◆ RECORDS SHOWN ◆

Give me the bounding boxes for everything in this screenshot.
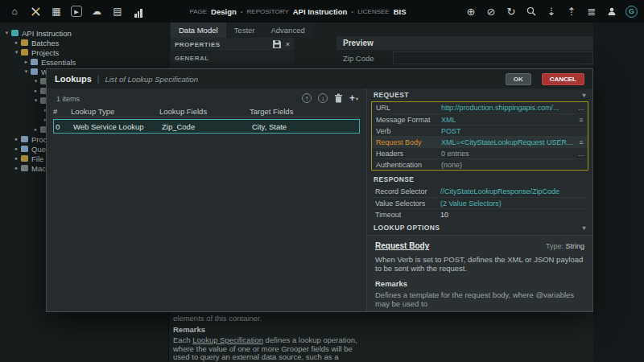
chevron-right-icon[interactable]: ▸: [13, 136, 20, 142]
list-toolbar: ↑ ↓ +▾: [302, 93, 358, 104]
ellipsis-button[interactable]: ...: [575, 150, 588, 158]
batches-icon[interactable]: ▦: [50, 5, 63, 18]
help-property-name: Request Body: [375, 241, 429, 250]
dialog-subtitle: List of Lookup Specification: [105, 75, 198, 84]
grooper-logo[interactable]: G: [625, 6, 638, 18]
help-remarks-heading: Remarks: [375, 279, 584, 288]
add-lookup-icon[interactable]: +▾: [349, 93, 358, 104]
tools-icon[interactable]: [29, 5, 42, 18]
items-count: 1 items: [56, 95, 80, 103]
lookup-options-section-header[interactable]: LOOKUP OPTIONS ▾: [367, 221, 592, 234]
menu-button[interactable]: ≡: [575, 138, 588, 146]
preview-panel-header: Preview: [336, 36, 593, 50]
chevron-down-icon[interactable]: ▾: [583, 92, 586, 99]
licensee-value: BIS: [394, 7, 407, 16]
tree-item-projects[interactable]: ▾Projects: [0, 47, 168, 57]
dialog-title: Lookups: [55, 74, 92, 84]
tree-node-icon: [31, 68, 38, 75]
tab-strip: Data Model Tester Advanced: [171, 23, 313, 38]
breadcrumb: PAGE Design • REPOSITORY API Instruction…: [129, 0, 467, 23]
chevron-right-icon[interactable]: ▸: [32, 126, 39, 133]
lookups-dialog: Lookups | List of Lookup Specification O…: [46, 68, 593, 312]
refresh-icon[interactable]: ↻: [505, 5, 518, 18]
add-circle-icon[interactable]: ⊕: [464, 5, 477, 18]
tree-item-api-instruction[interactable]: ▾API Instruction: [0, 28, 168, 38]
search-icon[interactable]: [525, 5, 538, 18]
lookup-table-header: # Lookup Type Lookup Fields Target Field…: [53, 106, 360, 117]
background-property-help: elements of this container. Remarks Each…: [173, 315, 371, 362]
prop-row-timeout[interactable]: Timeout 10: [371, 208, 588, 220]
prop-row-value-selectors[interactable]: Value Selectors (2 Value Selectors): [371, 197, 588, 208]
menu-button[interactable]: ≡: [575, 116, 588, 124]
chevron-down-icon[interactable]: ▾: [32, 78, 39, 84]
tree-node-icon: [21, 136, 28, 142]
topbar-left-icons: ⌂ ▦ ▶ ☁ ▤: [8, 0, 145, 23]
request-property-group: URL http://production.shippingapis.com/.…: [371, 101, 588, 171]
tree-item-essentials[interactable]: ▸Essentials: [0, 57, 168, 67]
chevron-right-icon[interactable]: ▸: [13, 155, 20, 162]
prop-row-record-selector[interactable]: Record Selector //CityStateLookupRespons…: [371, 186, 588, 197]
lookup-table-row-selected[interactable]: 0 Web Service Lookup Zip_Code City, Stat…: [53, 119, 360, 134]
dialog-title-bar: Lookups | List of Lookup Specification O…: [47, 69, 592, 88]
licensee-label: LICENSEE: [357, 8, 390, 15]
lookup-property-panel: REQUEST ▾ URL http://production.shipping…: [367, 88, 592, 311]
upload-icon[interactable]: ⇡: [565, 5, 578, 18]
help-fragment: elements of this container.: [173, 315, 371, 323]
prop-row-message-format[interactable]: Message Format XML ≡: [372, 113, 588, 125]
tree-node-icon: [21, 165, 28, 171]
cancel-button[interactable]: CANCEL: [542, 73, 584, 85]
tree-item-batches[interactable]: ▸Batches: [0, 38, 168, 47]
chevron-right-icon[interactable]: ▸: [32, 88, 39, 94]
user-icon[interactable]: [605, 5, 618, 18]
top-bar: ⌂ ▦ ▶ ☁ ▤ PAGE Design • REPOSITORY API I…: [0, 0, 644, 23]
tree-node-icon: [21, 39, 28, 46]
chevron-right-icon[interactable]: ▸: [13, 146, 20, 152]
prop-row-url[interactable]: URL http://production.shippingapis.com/.…: [372, 102, 588, 113]
prop-row-request-body[interactable]: Request Body XML=<CityStateLookupRequest…: [372, 136, 588, 147]
ok-button[interactable]: OK: [506, 73, 531, 85]
ellipsis-button[interactable]: ...: [575, 104, 588, 112]
general-section-header[interactable]: GENERAL: [171, 52, 294, 64]
cancel-circle-icon[interactable]: ⊘: [485, 5, 497, 18]
move-up-icon[interactable]: ↑: [302, 93, 312, 103]
cloud-upload-icon[interactable]: ☁: [90, 5, 103, 18]
chevron-right-icon[interactable]: ▸: [13, 39, 20, 46]
prop-row-headers[interactable]: Headers 0 entries ...: [372, 147, 588, 158]
tab-advanced[interactable]: Advanced: [262, 23, 312, 38]
prop-row-verb[interactable]: Verb POST: [372, 125, 588, 136]
tab-tester[interactable]: Tester: [226, 23, 263, 38]
chevron-down-icon[interactable]: ▾: [583, 224, 586, 232]
tree-node-icon: [21, 49, 28, 56]
zip-code-input[interactable]: [393, 51, 593, 64]
chevron-right-icon[interactable]: ▸: [23, 59, 30, 65]
property-help-panel: Request Body Type: String When Verb is s…: [367, 235, 592, 311]
right-gutter: [593, 23, 644, 362]
help-description: When Verb is set to POST, defines the XM…: [375, 255, 584, 273]
prop-row-authentication[interactable]: Authentication (none): [372, 158, 588, 170]
response-section-header[interactable]: RESPONSE: [367, 173, 592, 186]
tree-node-icon: [31, 59, 38, 65]
home-icon[interactable]: ⌂: [8, 5, 21, 18]
move-down-icon[interactable]: ↓: [318, 93, 328, 103]
tasks-icon[interactable]: ▤: [111, 5, 124, 18]
chevron-down-icon[interactable]: ▾: [32, 97, 39, 104]
page-value: Design: [211, 7, 237, 16]
stack-icon[interactable]: ≣: [585, 5, 598, 18]
play-icon[interactable]: ▶: [71, 6, 82, 17]
chevron-down-icon[interactable]: ▾: [23, 68, 30, 75]
delete-icon[interactable]: [334, 93, 343, 103]
close-icon[interactable]: ×: [286, 40, 290, 48]
topbar-right-icons: ⊕ ⊘ ↻ ⇣ ⇡ ≣ G: [464, 0, 638, 23]
download-icon[interactable]: ⇣: [545, 5, 558, 18]
chevron-down-icon[interactable]: ▾: [3, 30, 10, 36]
request-section-header[interactable]: REQUEST ▾: [367, 88, 592, 101]
tree-node-icon: [21, 155, 28, 162]
save-icon[interactable]: [273, 40, 281, 48]
zip-code-field-label: Zip Code: [343, 54, 374, 63]
tree-node-icon: [21, 146, 28, 152]
repository-value: API Instruction: [293, 7, 348, 16]
chevron-right-icon[interactable]: ▸: [13, 165, 20, 171]
chevron-down-icon[interactable]: ▾: [13, 49, 20, 56]
tab-data-model[interactable]: Data Model: [171, 23, 226, 38]
lookup-specification-link: Lookup Specification: [192, 335, 263, 344]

◆ WHAT THE TASK ASKS ◆
Write each entry again exactly, minus any images.

◆ TASK OUTPUT ◆
Give me the bounding boxes for everything in this screenshot.
chevron-right-icon[interactable]: ▸: [13, 136, 20, 142]
list-toolbar: ↑ ↓ +▾: [302, 93, 358, 104]
ellipsis-button[interactable]: ...: [575, 150, 588, 158]
batches-icon[interactable]: ▦: [50, 5, 63, 18]
help-property-name: Request Body: [375, 241, 429, 250]
dialog-subtitle: List of Lookup Specification: [105, 75, 198, 84]
grooper-logo[interactable]: G: [625, 6, 638, 18]
help-remarks-heading: Remarks: [375, 279, 584, 288]
add-lookup-icon[interactable]: +▾: [349, 93, 358, 104]
tools-icon[interactable]: [29, 5, 42, 18]
items-count: 1 items: [56, 95, 80, 103]
lookup-options-section-header[interactable]: LOOKUP OPTIONS ▾: [367, 221, 592, 234]
menu-button[interactable]: ≡: [575, 138, 588, 146]
preview-panel-header: Preview: [336, 36, 593, 50]
chevron-down-icon[interactable]: ▾: [583, 92, 586, 99]
licensee-value: BIS: [394, 7, 407, 16]
tree-item-projects[interactable]: ▾Projects: [0, 47, 168, 57]
dialog-title: Lookups: [55, 74, 92, 84]
tree-node-icon: [31, 68, 38, 75]
tab-strip: Data Model Tester Advanced: [171, 23, 313, 38]
breadcrumb: PAGE Design • REPOSITORY API Instruction…: [129, 0, 467, 23]
chevron-right-icon[interactable]: ▸: [32, 126, 39, 133]
lookups-dialog: Lookups | List of Lookup Specification O…: [46, 68, 593, 312]
refresh-icon[interactable]: ↻: [505, 5, 518, 18]
add-circle-icon[interactable]: ⊕: [464, 5, 477, 18]
tree-item-api-instruction[interactable]: ▾API Instruction: [0, 28, 168, 38]
search-icon[interactable]: [525, 5, 538, 18]
lookup-table-header: # Lookup Type Lookup Fields Target Field…: [53, 106, 360, 117]
background-property-help: elements of this container. Remarks Each…: [173, 315, 371, 362]
prop-row-timeout[interactable]: Timeout 10: [371, 208, 588, 220]
prop-row-value-selectors[interactable]: Value Selectors (2 Value Selectors): [371, 197, 588, 208]
menu-button[interactable]: ≡: [575, 116, 588, 124]
chevron-down-icon[interactable]: ▾: [32, 78, 39, 84]
tree-node-icon: [21, 136, 28, 142]
topbar-left-icons: ⌂ ▦ ▶ ☁ ▤: [8, 0, 145, 23]
request-property-group: URL http://production.shippingapis.com/.…: [371, 101, 588, 171]
tree-item-essentials[interactable]: ▸Essentials: [0, 57, 168, 67]
chevron-right-icon[interactable]: ▸: [13, 155, 20, 162]
prop-row-record-selector[interactable]: Record Selector //CityStateLookupRespons…: [371, 186, 588, 197]
lookup-table-row-selected[interactable]: 0 Web Service Lookup Zip_Code City, Stat…: [53, 119, 360, 134]
dialog-title-bar: Lookups | List of Lookup Specification O…: [47, 69, 592, 88]
licensee-label: LICENSEE: [357, 8, 390, 15]
lookup-property-panel: REQUEST ▾ URL http://production.shipping…: [367, 88, 592, 311]
upload-icon[interactable]: ⇡: [565, 5, 578, 18]
help-fragment: elements of this container.: [173, 315, 371, 323]
prop-row-message-format[interactable]: Message Format XML ≡: [372, 113, 588, 125]
tree-node-icon: [21, 165, 28, 171]
cancel-button[interactable]: CANCEL: [542, 73, 584, 85]
tree-item-batches[interactable]: ▸Batches: [0, 38, 168, 47]
chevron-right-icon[interactable]: ▸: [32, 88, 39, 94]
user-icon[interactable]: [605, 5, 618, 18]
top-bar: ⌂ ▦ ▶ ☁ ▤ PAGE Design • REPOSITORY API I…: [0, 0, 644, 23]
tree-node-icon: [21, 39, 28, 46]
chevron-right-icon[interactable]: ▸: [13, 146, 20, 152]
prop-row-url[interactable]: URL http://production.shippingapis.com/.…: [372, 102, 588, 113]
prop-row-request-body[interactable]: Request Body XML=<CityStateLookupRequest…: [372, 136, 588, 147]
ok-button[interactable]: OK: [506, 73, 531, 85]
ellipsis-button[interactable]: ...: [575, 104, 588, 112]
general-section-header[interactable]: GENERAL: [171, 52, 294, 64]
cancel-circle-icon[interactable]: ⊘: [485, 5, 497, 18]
move-up-icon[interactable]: ↑: [302, 93, 312, 103]
cloud-upload-icon[interactable]: ☁: [90, 5, 103, 18]
chevron-right-icon[interactable]: ▸: [13, 39, 20, 46]
prop-row-headers[interactable]: Headers 0 entries ...: [372, 147, 588, 158]
tab-advanced[interactable]: Advanced: [262, 23, 312, 38]
prop-row-verb[interactable]: Verb POST: [372, 125, 588, 136]
tab-tester[interactable]: Tester: [226, 23, 263, 38]
chevron-down-icon[interactable]: ▾: [583, 224, 586, 232]
tree-node-icon: [21, 49, 28, 56]
zip-code-input[interactable]: [393, 51, 593, 64]
chevron-right-icon[interactable]: ▸: [23, 59, 30, 65]
property-help-panel: Request Body Type: String When Verb is s…: [367, 235, 592, 311]
right-gutter: [593, 23, 644, 362]
help-description: When Verb is set to POST, defines the XM…: [375, 255, 584, 273]
prop-row-authentication[interactable]: Authentication (none): [372, 158, 588, 170]
response-section-header[interactable]: RESPONSE: [367, 173, 592, 186]
tree-node-icon: [31, 59, 38, 65]
home-icon[interactable]: ⌂: [8, 5, 21, 18]
move-down-icon[interactable]: ↓: [318, 93, 328, 103]
tasks-icon[interactable]: ▤: [111, 5, 124, 18]
chevron-down-icon[interactable]: ▾: [32, 97, 39, 104]
page-value: Design: [211, 7, 237, 16]
stack-icon[interactable]: ≣: [585, 5, 598, 18]
play-icon[interactable]: ▶: [71, 6, 82, 17]
chevron-down-icon[interactable]: ▾: [23, 68, 30, 75]
delete-icon[interactable]: [334, 93, 343, 103]
close-icon[interactable]: ×: [286, 40, 290, 48]
topbar-right-icons: ⊕ ⊘ ↻ ⇣ ⇡ ≣ G: [464, 0, 638, 23]
download-icon[interactable]: ⇣: [545, 5, 558, 18]
chevron-down-icon[interactable]: ▾: [3, 30, 10, 36]
request-section-header[interactable]: REQUEST ▾: [367, 88, 592, 101]
tree-node-icon: [21, 155, 28, 162]
save-icon[interactable]: [273, 40, 281, 48]
zip-code-field-label: Zip Code: [343, 54, 374, 63]
tree-node-icon: [21, 146, 28, 152]
repository-value: API Instruction: [293, 7, 348, 16]
chevron-right-icon[interactable]: ▸: [13, 165, 20, 171]
chevron-down-icon[interactable]: ▾: [13, 49, 20, 56]
tab-data-model[interactable]: Data Model: [171, 23, 226, 38]
lookup-specification-link: Lookup Specification: [192, 335, 263, 344]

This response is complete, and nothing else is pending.